• Your assignment: Pictures are not part of the copy; repeat everything else in the records exactly.

• Data shown:

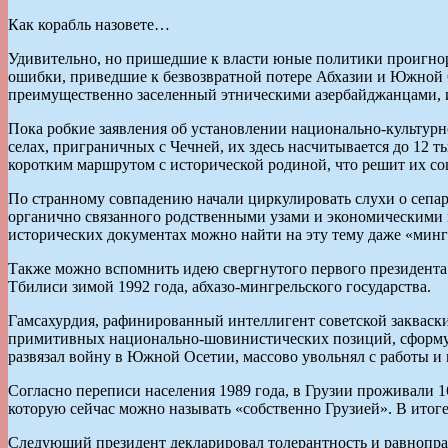
Как корабль назовете…
Удивительно, но пришедшие к власти юные политики проигнор
ошибки, приведшие к безвозвратной потере Абхазии и Южной Ос
преимущественно заселенный этническими азербайджанцами, и
Пока робкие заявления об установлении национально-культурн
селах, приграничных с Чечней, их здесь насчитывается до 12 
коротким маршрутом с исторической родиной, что решит их с
По странному совпадению начали циркулировать слухи о сепар
органично связанного родственными узами и экономическими и
исторических документах можно найти на эту тему даже «минг
Также можно вспомнить идею свергнутого первого президента Г
Тбилиси зимой 1992 года, абхазо-мингрельского государства.
Гамсахурдия, рафинированный интеллигент советской закваски,
примитивных национально-шовинистических позиций, сформулир
развязал войну в Южной Осетии, массово увольнял с работы и 
Согласно переписи населения 1989 года, в Грузии проживали 1
которую сейчас можно называть «собственно Грузией». В итоге
Следующий президент декларировал толерантность и равноправ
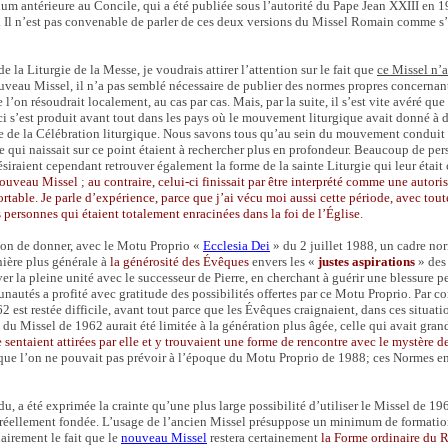
m antérieure au Concile, qui a été publiée sous l’autorité du Pape Jean XXIII en 196
. Il n’est pas convenable de parler de ces deux versions du Missel Romain comme s’il
de la Liturgie de la Messe, je voudrais attirer l’attention sur le fait que
ce Missel n’
nouveau Missel, il n’a pas semblé nécessaire de publier des normes propres concernant
l’on résoudrait localement, au cas par cas. Mais, par la suite, il s’est vite avéré q
eci s’est produit avant tout dans les pays où le mouvement liturgique avait donné 
re de la Célébration liturgique. Nous savons tous qu’au sein du mouvement conduit 
ure qui naissait sur ce point étaient à rechercher plus en profondeur. Beaucoup de p
ésiraient cependant retrouver également la forme de la sainte Liturgie qui leur était
 nouveau Missel
;
au contraire, celui-ci finissait par être interprété comme une autori
rtable. Je parle d’expérience, parce que j’ai vécu moi aussi cette période, avec toute
 personnes qui étaient totalement enracinées dans la foi de l’Église
.
tion de donner, avec le Motu Proprio «
Ecclesia Dei
» du 2 juillet 1988, un cadre no
nière plus générale à
la générosité des Évêques
envers les «
justes aspirations
» des 
ouver la pleine unité avec le successeur de Pierre, en cherchant à guérir une blessure
utés a profité avec gratitude des possibilités offertes par ce Motu Proprio. Par c
 est restée difficile, avant tout parce que les Évêques craignaient, dans ces situati
u Missel de 1962 aurait été limitée à la génération plus âgée, celle qui avait gran
sentaient attirées par elle et y trouvaient une forme de rencontre avec le mystère d
r, que l’on ne pouvait pas prévoir à l’époque du Motu Proprio de 1988; ces Normes e
, a été exprimée la crainte qu’une plus large possibilité d’utiliser le Missel de 1962
réellement fondée. L’usage de l’ancien Missel présuppose un minimum de formation li
airement le fait que le
nouveau Missel
restera certainement
la Forme ordinaire du 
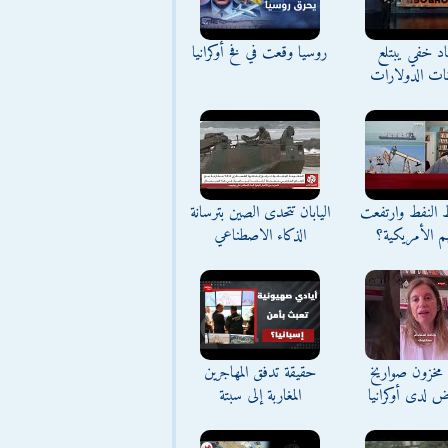
د خفي يبتلع
روسيا وقعت في فخ أوكرانيا
نات الدولارات
ط النفط وارتفعت
اليابان تتحدى الصين بترسانة
م الأمريكية؟
الذكاء الاصطناعي
مخزون صواريخ
حقيقة تدفق المهاجرين
ض لدى أوكرانيا
المغاربة إلى سبتة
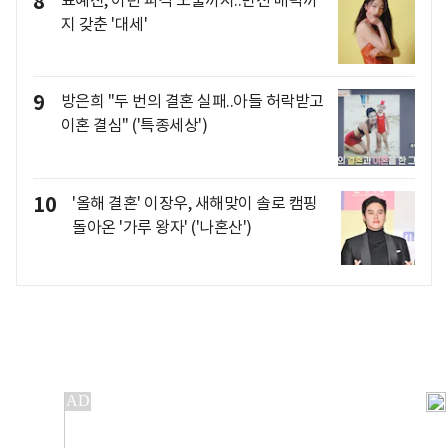
8
지 갖춘 '대세'
9
방은희 "두 번의 결혼 실패..아들 허락받고
이혼 결심" ('특종세상')
10
'올해 결혼' 이장우, 새해맞이 솔로 캠핑
돌아온 '가루 왕자' ('나혼산')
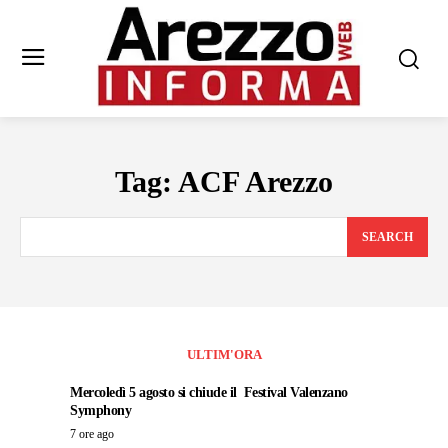
Tag:
ACF Arezzo
SEARCH
ULTIM'ORA
Mercoledì 5 agosto si chiude il Festival Valenzano
Symphony
7 ore ago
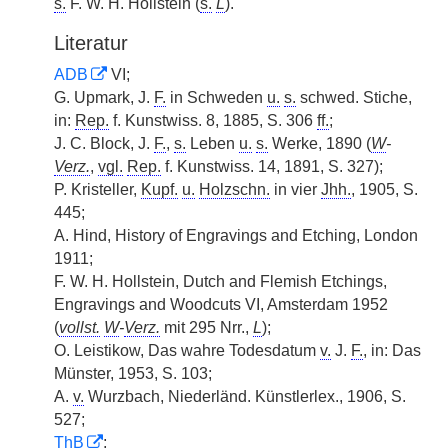
s.
F. W. H. Hollstein (
s.
L
).
Literatur
ADB
VI;
G. Upmark, J.
F.
in Schweden
u.
s.
schwed. Stiche,
in:
Rep.
f. Kunstwiss. 8, 1885, S. 306
ff.
;
J. C. Block, J.
F.
,
s.
Leben
u.
s.
Werke, 1890 (
W
-
Verz.
,
vgl.
Rep.
f. Kunstwiss. 14, 1891, S. 327);
P. Kristeller,
Kupf.
u.
Holzschn.
in vier
Jhh.
, 1905, S.
445;
A. Hind, History of Engravings and Etching, London
1911;
F. W. H. Hollstein, Dutch and Flemish Etchings,
Engravings and Woodcuts VI, Amsterdam 1952
(
vollst.
W
-
Verz.
mit 295 Nrr.,
L
);
O. Leistikow, Das wahre Todesdatum
v.
J.
F.
, in: Das
Münster, 1953, S. 103;
A.
v.
Wurzbach, Niederländ. Künstlerlex., 1906, S.
527;
ThB
;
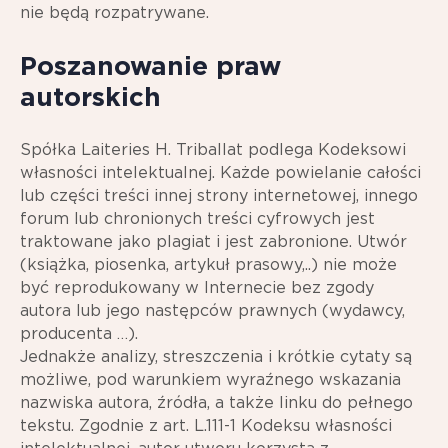
nie będą rozpatrywane.
Poszanowanie praw
autorskich
Spółka Laiteries H. Triballat podlega Kodeksowi
własności intelektualnej. Każde powielanie całości
lub części treści innej strony internetowej, innego
forum lub chronionych treści cyfrowych jest
traktowane jako plagiat i jest zabronione. Utwór
(książka, piosenka, artykuł prasowy,..) nie może
być reprodukowany w Internecie bez zgody
autora lub jego następców prawnych (wydawcy,
producenta …).
Jednakże analizy, streszczenia i krótkie cytaty są
możliwe, pod warunkiem wyraźnego wskazania
nazwiska autora, źródła, a także linku do pełnego
tekstu. Zgodnie z art. L.111-1 Kodeksu własności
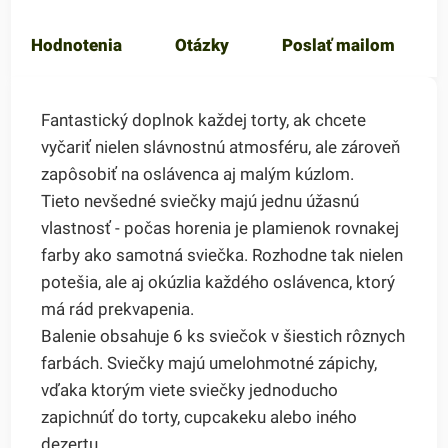
Hodnotenia
Otázky
Poslať mailom
Fantastický doplnok každej torty, ak chcete
vyčariť nielen slávnostnú atmosféru, ale zároveň
zapôsobiť na oslávenca aj malým kúzlom.
Tieto nevšedné sviečky majú jednu úžasnú
vlastnosť - počas horenia je plamienok rovnakej
farby ako samotná sviečka. Rozhodne tak nielen
potešia, ale aj okúzlia každého oslávenca, ktorý
má rád prekvapenia.
Balenie obsahuje 6 ks sviečok v šiestich rôznych
farbách. Sviečky majú umelohmotné zápichy,
vďaka ktorým viete sviečky jednoducho
zapichnúť do torty, cupcakeku alebo iného
dezertu.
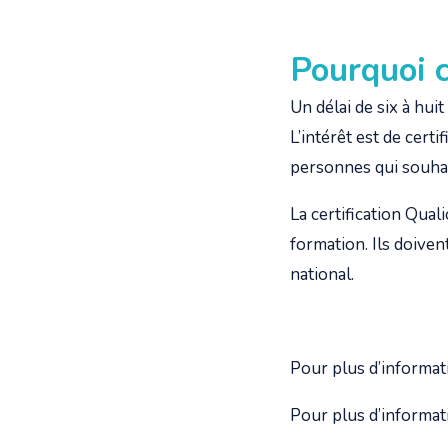
Pourquoi c
Un délai de six à huit
L’intérêt est de cert
personnes qui souhai
La certification Qual
formation. Ils doiven
national.
Pour plus d’informat
Pour plus d’informat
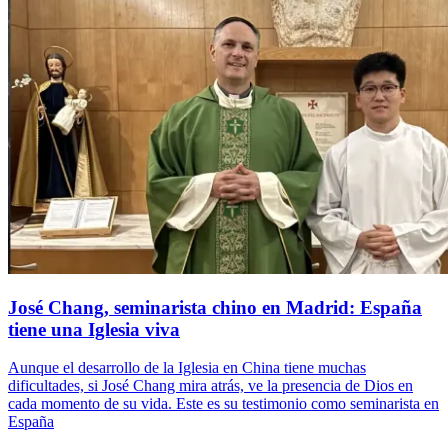
José Chang, seminarista chino en Madrid: España
tiene una Iglesia viva
Aunque el desarrollo de la Iglesia en China tiene muchas
dificultades, si José Chang mira atrás, ve la presencia de Dios en
cada momento de su vida. Este es su testimonio como seminarista en
España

• Solution to the problem:
Как корабль назовете…
Удивительно, но пришедшие к власти юные политики проигнор
ошибки, приведшие к безвозвратной потере Абхазии и Южной Ос
преимущественно заселенный этническими азербайджанцами, и
Пока робкие заявления об установлении национально-культурн
селах, приграничных с Чечней, их здесь насчитывается до 12 
коротким маршрутом с исторической родиной, что решит их с
По странному совпадению начали циркулировать слухи о сепар
органично связанного родственными узами и экономическими и
исторических документах можно найти на эту тему даже «минг
Также можно вспомнить идею свергнутого первого президента Г
Тбилиси зимой 1992 года, абхазо-мингрельского государства.
Гамсахурдия, рафинированный интеллигент советской закваски,
примитивных национально-шовинистических позиций, сформулир
развязал войну в Южной Осетии, массово увольнял с работы и 
Согласно переписи населения 1989 года, в Грузии проживали 1
которую сейчас можно называть «собственно Грузией». В итоге
Следующий президент декларировал толерантность и равноправ
m antérieure au Concile, qui a été publiée sous l’autorité du Pape Jean XXIII en 196
. Il n’est pas convenable de parler de ces deux versions du Missel Romain comme s’il
de la Liturgie de la Messe, je voudrais attirer l’attention sur le fait que
ce Missel n’
nouveau Missel, il n’a pas semblé nécessaire de publier des normes propres concernant
l’on résoudrait localement, au cas par cas. Mais, par la suite, il s’est vite avéré q
eci s’est produit avant tout dans les pays où le mouvement liturgique avait donné 
re de la Célébration liturgique. Nous savons tous qu’au sein du mouvement conduit 
ure qui naissait sur ce point étaient à rechercher plus en profondeur. Beaucoup de p
ésiraient cependant retrouver également la forme de la sainte Liturgie qui leur était
 nouveau Missel
;
au contraire, celui-ci finissait par être interprété comme une autori
rtable. Je parle d’expérience, parce que j’ai vécu moi aussi cette période, avec toute
 personnes qui étaient totalement enracinées dans la foi de l’Église
.
tion de donner, avec le Motu Proprio «
Ecclesia Dei
» du 2 juillet 1988, un cadre no
nière plus générale à
la générosité des Évêques
envers les «
justes aspirations
» des 
ouver la pleine unité avec le successeur de Pierre, en cherchant à guérir une blessure
utés a profité avec gratitude des possibilités offertes par ce Motu Proprio. Par c
 est restée difficile, avant tout parce que les Évêques craignaient, dans ces situati
u Missel de 1962 aurait été limitée à la génération plus âgée, celle qui avait gran
sentaient attirées par elle et y trouvaient une forme de rencontre avec le mystère d
r, que l’on ne pouvait pas prévoir à l’époque du Motu Proprio de 1988; ces Normes e
, a été exprimée la crainte qu’une plus large possibilité d’utiliser le Missel de 1962
réellement fondée. L’usage de l’ancien Missel présuppose un minimum de formation li
airement le fait que le
nouveau Missel
restera certainement
la Forme ordinaire du 
د خفي يبتلع
روسيا وقعت في فخ أوكرانيا
نات الدولارات
ط النفط وارتفعت
اليابان تتحدى الصين بترسانة
م الأمريكية؟
الذكاء الاصطناعي
مخزون صواريخ
حقيقة تدفق المهاجرين
ض لدى أوكرانيا
المغاربة إلى سبتة
8
지 갖춘 '대세'
9
방은희 "두 번의 결혼 실패..아들 허락받고
이혼 결심" ('특종세상')
10
'올해 결혼' 이장우, 새해맞이 솔로 캠핑
돌아온 '가루 왕자' ('나혼산')
Tag:
ACF Arezzo
SEARCH
ULTIM'ORA
Mercoledì 5 agosto si chiude il Festival Valenzano
Symphony
7 ore ago
s.
F. W. H. Hollstein (
s.
L
).
Literatur
ADB
VI;
G. Upmark, J.
F.
in Schweden
u.
s.
schwed. Stiche,
in:
Rep.
f. Kunstwiss. 8, 1885, S. 306
ff.
;
J. C. Block, J.
F.
,
s.
Leben
u.
s.
Werke, 1890 (
W
-
Verz.
,
vgl.
Rep.
f. Kunstwiss. 14, 1891, S. 327);
P. Kristeller,
Kupf.
u.
Holzschn.
in vier
Jhh.
, 1905, S.
445;
A. Hind, History of Engravings and Etching, London
1911;
F. W. H. Hollstein, Dutch and Flemish Etchings,
Engravings and Woodcuts VI, Amsterdam 1952
(
vollst.
W
-
Verz.
mit 295 Nrr.,
L
);
O. Leistikow, Das wahre Todesdatum
v.
J.
F.
, in: Das
Münster, 1953, S. 103;
A.
v.
Wurzbach, Niederländ. Künstlerlex., 1906, S.
527;
ThB
;
nie będą rozpatrywane.
Poszanowanie praw
autorskich
Spółka Laiteries H. Triballat podlega Kodeksowi
własności intelektualnej. Każde powielanie całości
lub części treści innej strony internetowej, innego
forum lub chronionych treści cyfrowych jest
traktowane jako plagiat i jest zabronione. Utwór
(książka, piosenka, artykuł prasowy,..) nie może
być reprodukowany w Internecie bez zgody
autora lub jego następców prawnych (wydawcy,
producenta …).
Jednakże analizy, streszczenia i krótkie cytaty są
możliwe, pod warunkiem wyraźnego wskazania
nazwiska autora, źródła, a także linku do pełnego
tekstu. Zgodnie z art. L.111-1 Kodeksu własności
Hodnotenia
Otázky
Poslať mailom
Fantastický doplnok každej torty, ak chcete
vyčariť nielen slávnostnú atmosféru, ale zároveň
zapôsobiť na oslávenca aj malým kúzlom.
Tieto nevšedné sviečky majú jednu úžasnú
vlastnosť - počas horenia je plamienok rovnakej
farby ako samotná sviečka. Rozhodne tak nielen
potešia, ale aj okúzlia každého oslávenca, ktorý
má rád prekvapenia.
Balenie obsahuje 6 ks sviečok v šiestich rôznych
farbách. Sviečky majú umelohmotné zápichy,
vďaka ktorým viete sviečky jednoducho
zapichnúť do torty, cupcakeku alebo iného
dezertu.
Pourquoi c
Un délai de six à huit
L’intérêt est de cert
personnes qui souhai
La certification Qual
formation. Ils doiven
national.
Pour plus d’informat
Pour plus d’informat
José Chang, seminarista chino en Madrid: España
tiene una Iglesia viva
Aunque el desarrollo de la Iglesia en China tiene muchas
dificultades, si José Chang mira atrás, ve la presencia de Dios en
cada momento de su vida. Este es su testimonio como seminarista en
España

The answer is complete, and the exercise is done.